Les Forces armées de la République démocratique du Congo (FARDC) ont fermement réagi aux allégations formulées par les dirigeants de la coalition politico-militaire AFC/M23 concernant la situation dans l’Est du pays. Dans un communiqué officiel, l’armée congolaise qualifie ces accusations de « campagne de propagande et de désinformation » destinée à ternir l’image des institutions républicaines.
Le porte-parole intérimaire des FARDC, lieutenant-colonel Mak Hazukay Mongba, a signé un document dans lequel l’état-major rejette catégoriquement les allégations de massacres ou d’exterminations ciblant la communauté banyamulenge. Selon l’armée, ces affirmations sont « totalement dénuées de fondement » et visent à masquer les graves violations du droit international humanitaire imputées à la coalition RDF-AFC/M23.
« Les Forces armées de la République démocratique du Congo rejettent catégoriquement les accusations faisant état de prétendus massacres, exterminations ou persécutions dirigés contre une quelconque communauté congolaise. Ces allégations sont dénuées de tout fondement »
Les FARDC dénoncent également une tentative d’instrumentalisation des identités communautaires et linguistiques par l’AFC/M23. L’objectif, selon elles, serait d’opposer artificiellement les populations de l’Est aux autres Congolais, affaiblissant ainsi la cohésion nationale.
L’armée rappelle qu’elle est une institution nationale, républicaine et inclusive, composée de Congolaises et de Congolais de toutes les provinces. Elle souligne que les premières victimes du conflit sont les populations de l’Est, qui subissent depuis des années les conséquences des violences, déplacements forcés et exactions commises par la coalition adverse.
« Cette campagne vise notamment à opposer artificiellement les populations congolaises vivant dans l’Est du pays à leurs compatriotes des autres provinces, dans le but d’affaiblir la cohésion nationale et de servir les objectifs politiques et militaires de cette coalition », ajoute le document.
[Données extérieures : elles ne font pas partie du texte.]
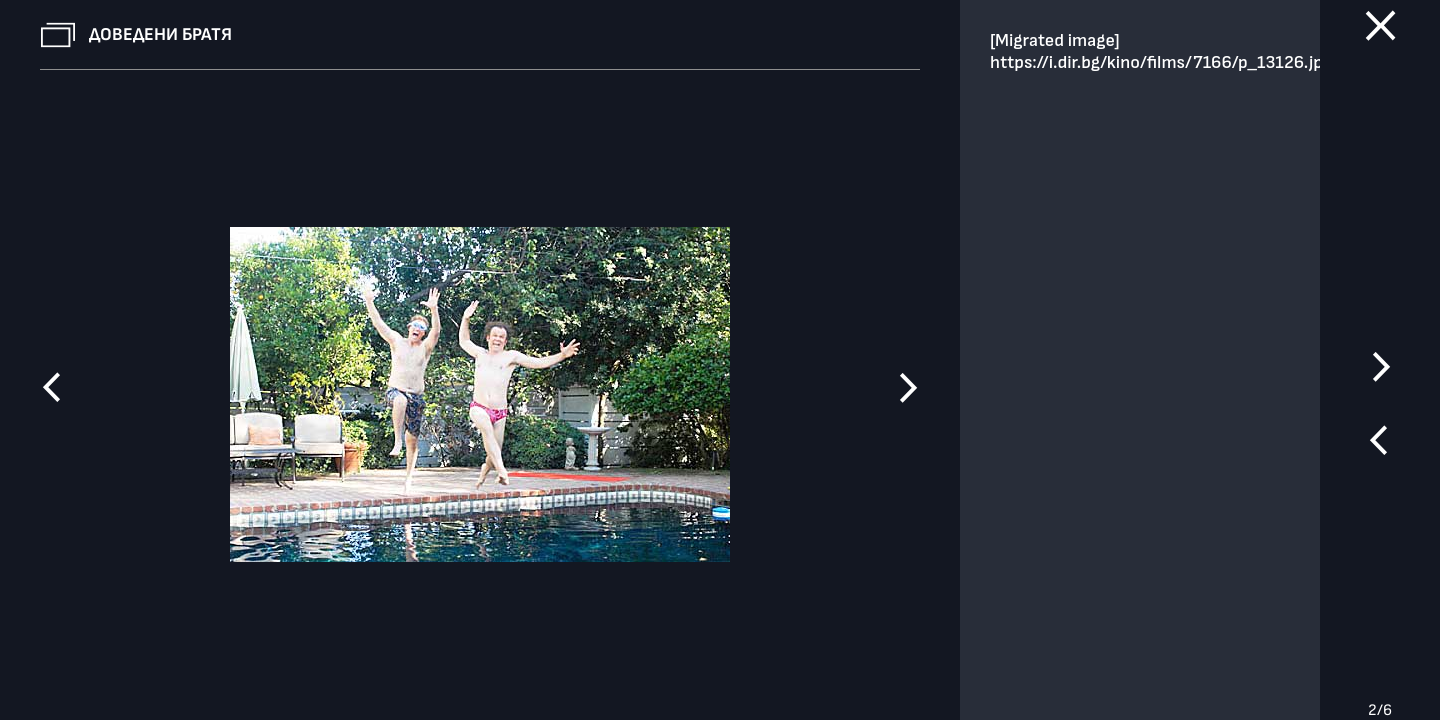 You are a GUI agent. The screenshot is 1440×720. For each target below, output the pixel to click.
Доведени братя (160, 34)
Les FARDC mettent en garde contre toute tentative de manipulation ou de désinformation susceptible de compromettre la paix et la sécurité. Elles réaffirment leur engagement à protéger les populations et à défendre l’intégrité territoriale face à l’agression.
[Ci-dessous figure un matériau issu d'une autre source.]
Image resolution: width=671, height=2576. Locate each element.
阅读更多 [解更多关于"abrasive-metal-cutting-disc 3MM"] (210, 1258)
Cette déclaration fait suite à une conférence de presse tenue le 18 juin à Goma, au cours de laquelle le coordonnateur de l’AFC/M23, Corneille Nangaa, avait accusé le gouvernement congolais de violations du cessez-le-feu et d’opérations militaires visant à exterminer la communauté banyamulenge dans les Hauts-Plateaux du Sud-Kivu. Les FARDC jugent ces accusations infondées et les replacent dans le contexte de la guerre d’agression que subit la RDC.